All these possibilities were discussed as nauseam among our traveling family. Some left and some decided to stay put. The two of us reluctantly picked up stakes and left Juncalito five days after the global travel advisory was issued. This was our tenth journey along the length of the peninsula and definitely the most bittersweet. Each stop for gas or groceries was fraught with somewhat irrational fear. I was careful about everything I touched and used disinfectant wipes after each store trip.

We decided to pass on what would have been a raucously fun time at Playa Buenaventura’s annual St. Patrick’s Day party in Bahia Concepcion. Our overnight stops at favorite campsites in San Ignacio and San Felipe were tempered with dread about what the next day’s news would bring. 

Even under these circumstances though, Baja always has the ability to surprise and delight. In one desert camping spot south of Cuidad Constitution, we encountered swarms of gentle bees that fed on bowls of water we put out for the dehydrated honey-makers.
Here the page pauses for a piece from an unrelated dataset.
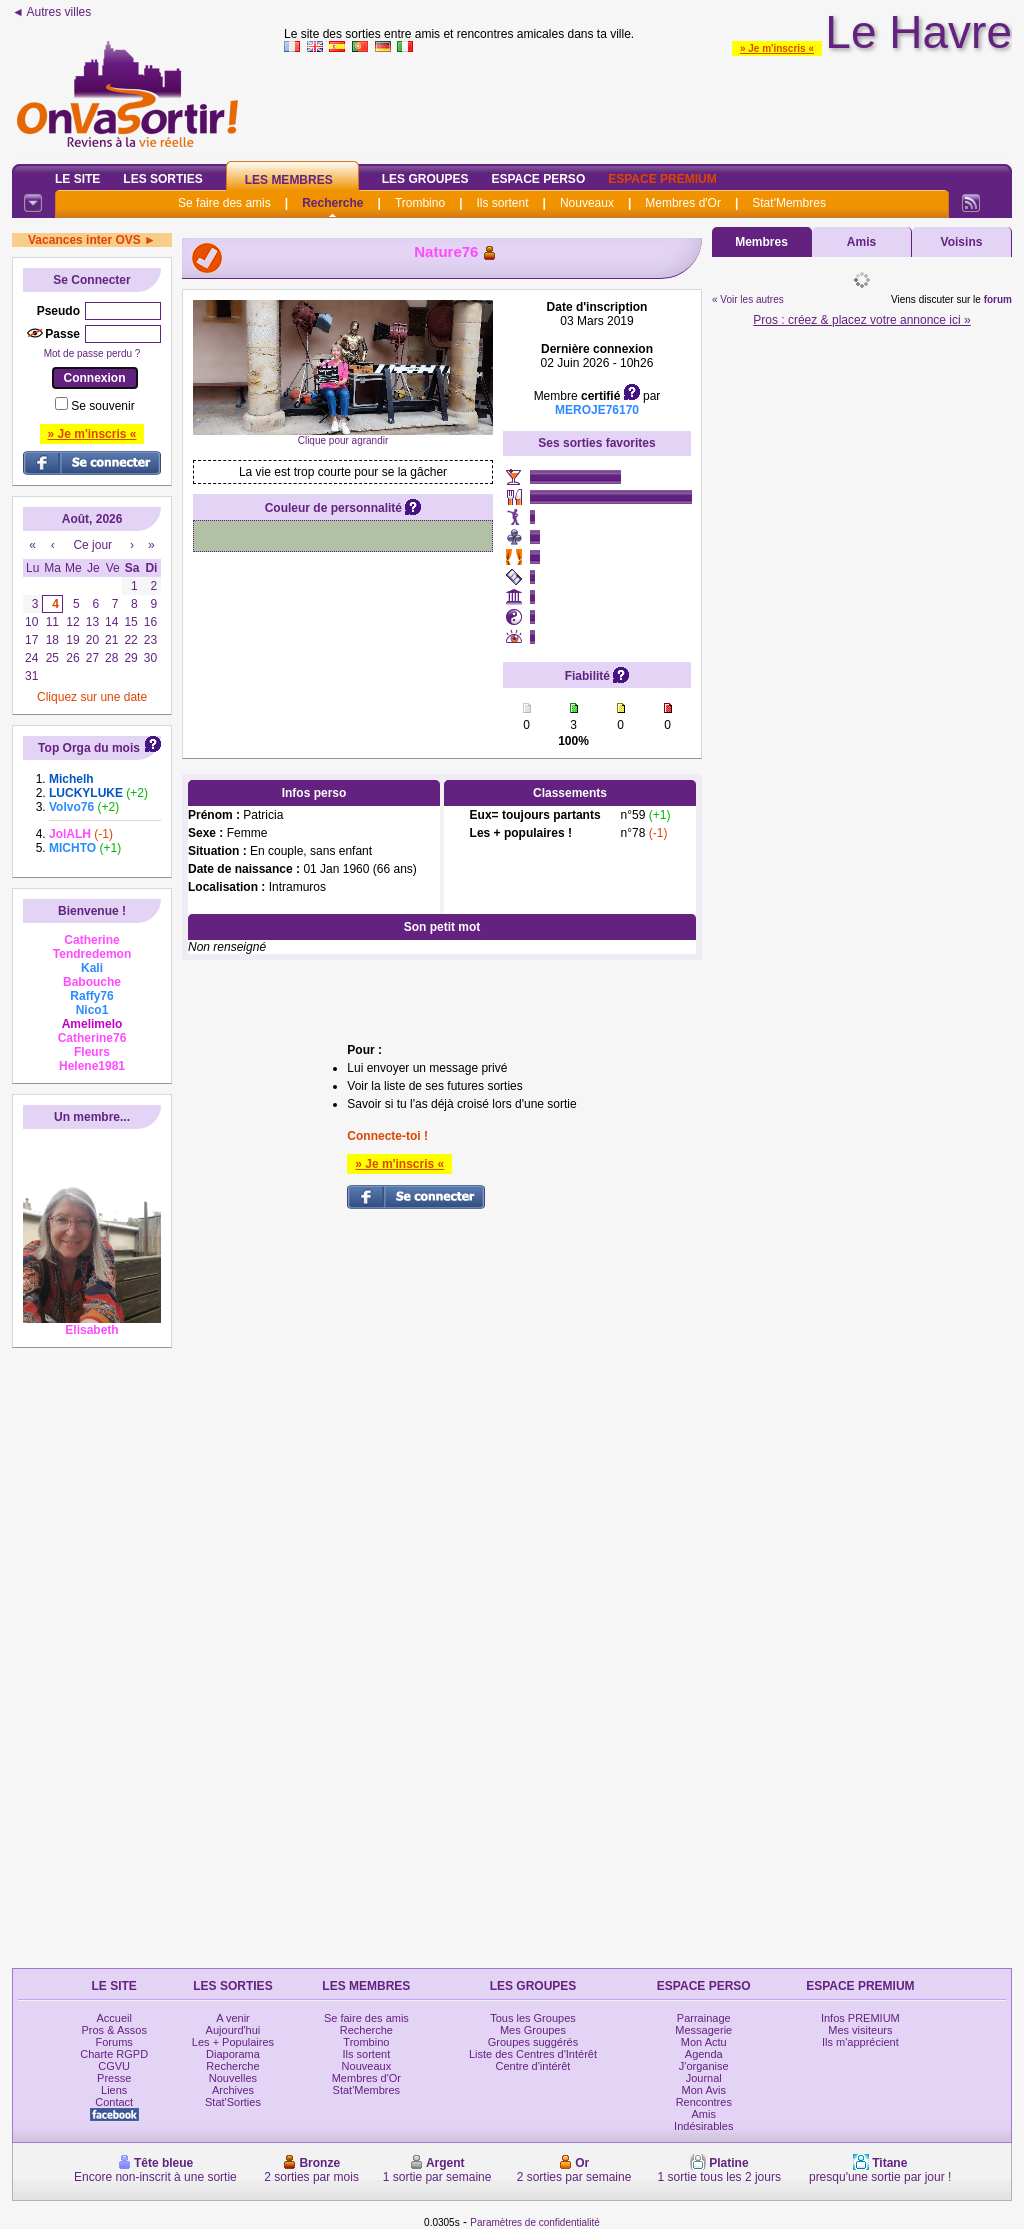 This screenshot has width=1024, height=2229. Describe the element at coordinates (704, 2042) in the screenshot. I see `Mon Actu` at that location.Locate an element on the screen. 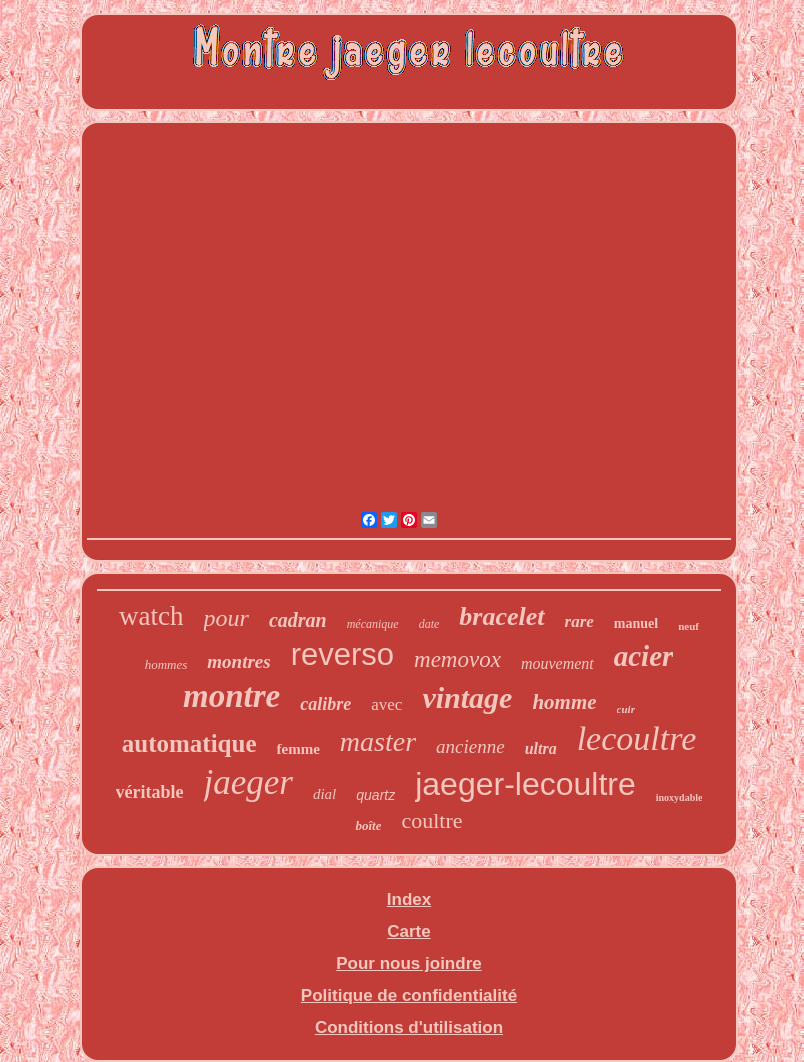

At Rattlesnake Beach near the Puerto Escondido marina, we enjoyed the extensive mountain trail system built and maintained by the local gringos and the incredible views of the Sierra de la Gigantica it offered. 

Now that we’ve crossed two borders and are in a two-week quarantine, we are wistfully looking at all the photos and videos from another amazing experience in Baja. The immediate future seems so uncertain right now, but one thing is for sure: we will be back!